Sul fronte opposto si schierarono Carli – nonostante condividesse i dubi all’inizio del processo e prima di diventare Presidente della Confindustria – poi Padoa-Schioppa e Ciampi che erano nettamente favorevoli alla validità del “vincolo esterno” e della “politica dalle mani legate” nella certezza che tale via – rilevatasi sbagliata – avrebbe agevolato e accelerato il processo di integrazione politica europea.
Le divisioni all’interno della Banca d’Italia e del mondo accademico le possiamo trovare in modo evidente in una critica a Padoa-Schioppa presente in un articolo su “Il Manifesto” di Federico Caffè collaboratore scientifico prima di Carli – fintanto che ricoprì il ruolo di Governatore – e poi (con alterne vicende) di Baffi.

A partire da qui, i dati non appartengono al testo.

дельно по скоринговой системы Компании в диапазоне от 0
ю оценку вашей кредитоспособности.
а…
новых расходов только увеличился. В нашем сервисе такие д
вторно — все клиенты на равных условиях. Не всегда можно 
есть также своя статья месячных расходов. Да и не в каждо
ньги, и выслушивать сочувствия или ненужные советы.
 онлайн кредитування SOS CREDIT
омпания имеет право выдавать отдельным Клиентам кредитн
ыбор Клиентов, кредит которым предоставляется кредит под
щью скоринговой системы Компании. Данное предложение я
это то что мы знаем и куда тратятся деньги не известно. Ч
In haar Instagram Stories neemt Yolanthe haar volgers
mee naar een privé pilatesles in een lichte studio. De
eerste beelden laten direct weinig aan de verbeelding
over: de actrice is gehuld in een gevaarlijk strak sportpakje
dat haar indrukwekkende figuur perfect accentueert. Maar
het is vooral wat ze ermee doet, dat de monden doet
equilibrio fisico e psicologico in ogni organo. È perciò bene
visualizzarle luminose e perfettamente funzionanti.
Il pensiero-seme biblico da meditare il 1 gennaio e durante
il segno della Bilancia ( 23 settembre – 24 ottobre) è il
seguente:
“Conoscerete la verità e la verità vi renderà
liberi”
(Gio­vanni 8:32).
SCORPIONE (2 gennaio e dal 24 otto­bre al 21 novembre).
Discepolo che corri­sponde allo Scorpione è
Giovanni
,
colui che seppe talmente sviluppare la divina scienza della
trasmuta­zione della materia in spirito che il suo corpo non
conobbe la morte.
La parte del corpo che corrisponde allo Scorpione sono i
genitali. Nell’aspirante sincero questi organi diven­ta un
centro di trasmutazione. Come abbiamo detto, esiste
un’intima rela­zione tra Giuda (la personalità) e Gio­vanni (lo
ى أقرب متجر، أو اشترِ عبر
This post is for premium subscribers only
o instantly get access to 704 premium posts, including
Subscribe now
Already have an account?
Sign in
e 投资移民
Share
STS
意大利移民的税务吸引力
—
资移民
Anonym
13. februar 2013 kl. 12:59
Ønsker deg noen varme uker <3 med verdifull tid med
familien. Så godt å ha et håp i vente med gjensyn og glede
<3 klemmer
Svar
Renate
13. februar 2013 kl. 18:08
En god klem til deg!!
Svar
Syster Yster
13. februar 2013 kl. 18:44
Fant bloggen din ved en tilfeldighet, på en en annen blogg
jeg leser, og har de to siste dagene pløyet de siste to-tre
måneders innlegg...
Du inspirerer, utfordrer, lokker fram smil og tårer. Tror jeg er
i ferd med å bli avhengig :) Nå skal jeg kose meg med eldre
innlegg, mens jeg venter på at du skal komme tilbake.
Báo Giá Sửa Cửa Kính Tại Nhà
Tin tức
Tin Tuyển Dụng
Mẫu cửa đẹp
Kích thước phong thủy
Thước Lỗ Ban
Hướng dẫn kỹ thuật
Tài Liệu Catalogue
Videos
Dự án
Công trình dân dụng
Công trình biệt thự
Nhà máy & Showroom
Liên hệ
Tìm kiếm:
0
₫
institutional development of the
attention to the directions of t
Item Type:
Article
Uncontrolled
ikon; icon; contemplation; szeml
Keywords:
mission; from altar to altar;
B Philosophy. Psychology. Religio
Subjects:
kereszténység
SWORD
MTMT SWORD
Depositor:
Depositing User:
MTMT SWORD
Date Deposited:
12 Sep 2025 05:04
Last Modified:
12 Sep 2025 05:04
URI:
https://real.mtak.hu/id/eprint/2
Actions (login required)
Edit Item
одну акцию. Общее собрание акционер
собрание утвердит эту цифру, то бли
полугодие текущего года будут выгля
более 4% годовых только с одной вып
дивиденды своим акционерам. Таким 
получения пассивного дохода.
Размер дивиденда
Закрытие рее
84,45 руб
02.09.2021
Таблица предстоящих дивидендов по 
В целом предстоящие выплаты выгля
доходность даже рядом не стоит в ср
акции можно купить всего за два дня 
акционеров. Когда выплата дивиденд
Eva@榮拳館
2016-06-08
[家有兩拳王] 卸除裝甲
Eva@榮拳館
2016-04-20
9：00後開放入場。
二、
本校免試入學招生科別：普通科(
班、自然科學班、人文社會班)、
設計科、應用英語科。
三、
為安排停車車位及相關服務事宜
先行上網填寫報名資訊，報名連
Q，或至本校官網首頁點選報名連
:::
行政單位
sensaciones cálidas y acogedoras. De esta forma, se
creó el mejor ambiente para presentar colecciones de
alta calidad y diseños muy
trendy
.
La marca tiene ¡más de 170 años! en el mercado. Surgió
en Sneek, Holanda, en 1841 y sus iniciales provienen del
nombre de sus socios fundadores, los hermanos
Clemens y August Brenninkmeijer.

Così si espresse Caffè : ”Non voglio perciò nasconderLe la pena che ho provato nel leggere ….. il Suo commento al “Piano Pandolfi”. Pensavo che sola giustificazione di qualche sconfinamento nel giornalismo da parte di uomini di scuola e dottrina ….. fosse l’impegno a correggere le precipitazioni e la strumentalità degli interventi politici con qualche lezione di rigore, di approfondimento, di pacatezza. Questo mi sembrava l’esempio di alcuni Suoi maestri …… Ella avrebbe potuto stroncare il “Piano Pandolfi” cimentandosi sul nocciolo dei problemi e delle proposte fornendo una organica linea di ragionamento alternativa, e magari avanzando qualche idea costruttiva, cioè coerente coi Suoi principi adeguata ai fini e realizzabile”.
Le analisi critiche sulla strada intrapresa per la scelta dell’euro, sui suoi risultati, sono ancora attuali, possono essere oggi la base di partenza delle modifiche pur adattandole al mutato contesto economico e geopolitico. Le scelte di modifiche richieste oltre 40 anni fa (con rigore scientifico, con la previsione e descrizione delle ripercussioni negative sul piano sociale che si sono avverate) sono ancora utili.

Tra le varie opinioni, tra i vari documenti utili al dibattito ed alle scelte di oggi basterebbe leggere e studiare l’intervento di Giorgio Napolitano alla Camera dei Deputati basato sulle analisi e le indicazioni della Banca d’Italia.
Con tale intervento Napolitano motivò, nella sua veste di capogruppo, il voto contrario del PCI alla adesione dell’Italia allo SME.